**ACTIVITY**. Below are the records; repeat exactly their lines between the line holding "liegen um 5 Grad. Zum Mittag und Nachmittag" and the line holding "l’alimentation. Les symptômes", inclusive, skipping the pictures.

Collected data:
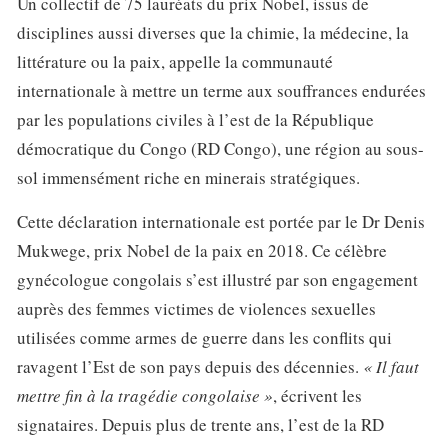
Un collectif de 75 lauréats du prix Nobel, issus de
disciplines aussi diverses que la chimie, la médecine, la
littérature ou la paix, appelle la communauté
internationale à mettre un terme aux souffrances endurées
par les populations civiles à l’est de la République
démocratique du Congo (RD Congo), une région au sous-
sol immensément riche en minerais stratégiques.
Cette déclaration internationale est portée par le Dr Denis
Mukwege, prix Nobel de la paix en 2018. Ce célèbre
gynécologue congolais s’est illustré par son engagement
auprès des femmes victimes de violences sexuelles
utilisées comme armes de guerre dans les conflits qui
ravagent l’Est de son pays depuis des décennies.
« Il faut
mettre fin à la tragédie congolaise »
, écrivent les
signataires. Depuis plus de trente ans, l’est de la RD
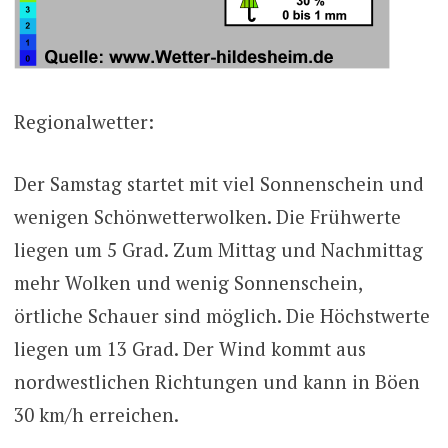
Regionalwetter:
Der Samstag startet mit viel Sonnenschein und
wenigen Schönwetterwolken. Die Frühwerte
liegen um 5 Grad. Zum Mittag und Nachmittag
mehr Wolken und wenig Sonnenschein,
örtliche Schauer sind möglich. Die Höchstwerte
liegen um 13 Grad. Der Wind kommt aus
nordwestlichen Richtungen und kann in Böen
30 km/h erreichen.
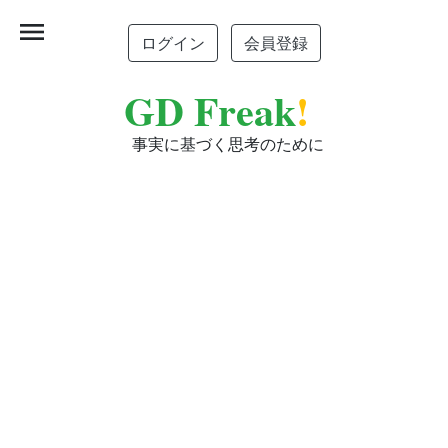
menu
ログイン
会員登録
GD Freak
!
事実に基づく思考のために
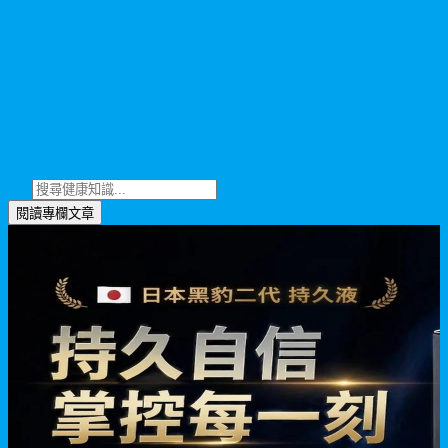
藥師嚴選專欄
健康專欄
藥師嚴選健康知識，從專業角度為您解析保健趨勢、產品評測
與日常養護建議，助您做出更明智的健康選擇。
閱讀專欄文章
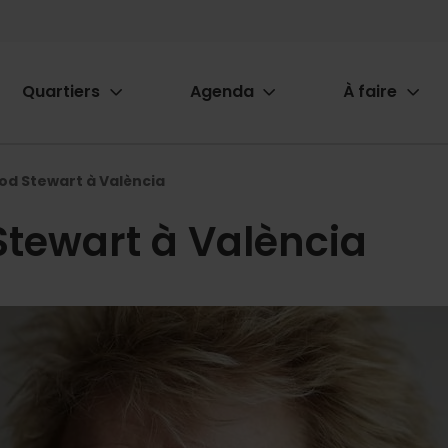
Quartiers
Agenda
À faire
ion
od Stewart à València
Stewart à València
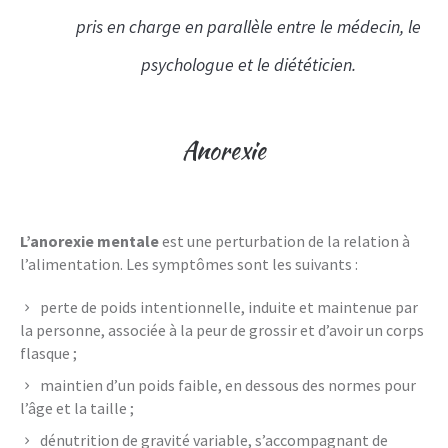
pris en charge en parallèle entre le médecin, le
psychologue et le diététicien.
Anorexie
L’anorexie mentale
est une perturbation de la relation à
l’alimentation. Les symptômes sont les suivants :
perte de poids intentionnelle, induite et maintenue par
la personne, associée à la peur de grossir et d’avoir un corps
flasque ;
maintien d’un poids faible, en dessous des normes pour
l’âge et la taille ;
dénutrition de gravité variable, s’accompagnant de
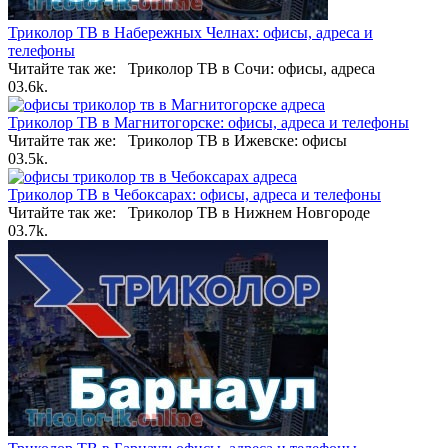
Триколор ТВ в Набережных Челнах: офисы, адреса и
телефоны
Читайте так же: Триколор ТВ в Сочи: офисы, адреса
0
3.6k.
Триколор ТВ в Магнитогорске: офисы, адреса и телефоны
Читайте так же: Триколор ТВ в Ижевске: офисы
0
3.5k.
Триколор ТВ в Чебоксарах: офисы, адреса и телефоны
Читайте так же: Триколор ТВ в Нижнем Новгороде
0
3.7k.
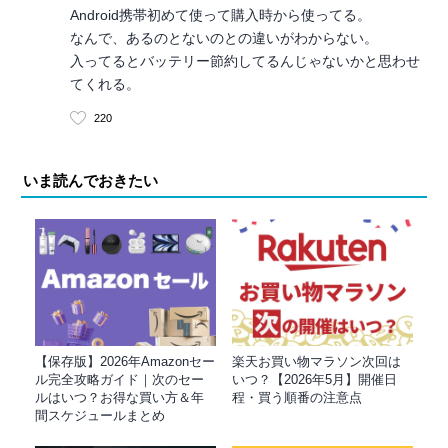
Android携帯初めて使って購入時から使ってる。
なんで、あるのとないのとの違いがわからない。
入ってるとバッテリー節約してるんじゃないかと思わせ
てくれる。
220
いま読んでおきたい
【保存版】2026年Amazonセー
楽天お買い物マラソン次回は
ル完全攻略ガイド｜次のセー
いつ？【2026年5月】開催日
ルはいつ？お得な買い方＆年
程・買う順番の注意点
間スケジュールまとめ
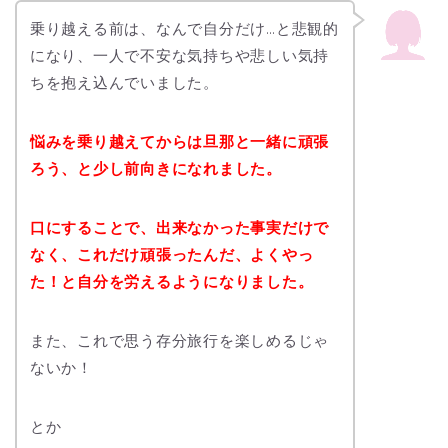
乗り越える前は、なんで自分だけ…と悲観的
になり、一人で不安な気持ちや悲しい気持
ちを抱え込んでいました。
悩みを乗り越えてからは旦那と一緒に頑張
ろう、と少し前向きになれました。
口にすることで、出来なかった事実だけで
なく、これだけ頑張ったんだ、よくやっ
た！と自分を労えるようになりました。
また、これで思う存分旅行を楽しめるじゃ
ないか！
とか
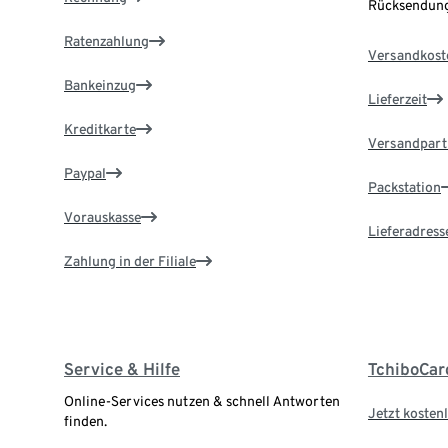
Rücksendung
Ratenzahlung
Versandkost
Bankeinzug
Lieferzeit
Kreditkarte
Versandpart
Paypal
Packstation
Vorauskasse
Lieferadress
Zahlung in der Filiale
Service & Hilfe
TchiboCar
Online-Services nutzen & schnell Antworten
Jetzt kostenl
finden.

**SOLUTION TO THE PROBLEM**.
liegen um 5 Grad. Zum Mittag und Nachmittag
mehr Wolken und wenig Sonnenschein,
örtliche Schauer sind möglich. Die Höchstwerte
liegen um 13 Grad. Der Wind kommt aus
nordwestlichen Richtungen und kann in Böen
30 km/h erreichen.
menu
ログイン
会員登録
GD Freak
!
事実に基づく思考のために
藥師嚴選專欄
健康專欄
藥師嚴選健康知識，從專業角度為您解析保健趨勢、產品評測
與日常養護建議，助您做出更明智的健康選擇。
閱讀專欄文章
Quartiers
Agenda
À faire
ion
od Stewart à València
Stewart à València
pris en charge en parallèle entre le médecin, le
psychologue et le diététicien.
Anorexie
L’anorexie mentale
est une perturbation de la relation à
l’alimentation. Les symptômes sont les suivants :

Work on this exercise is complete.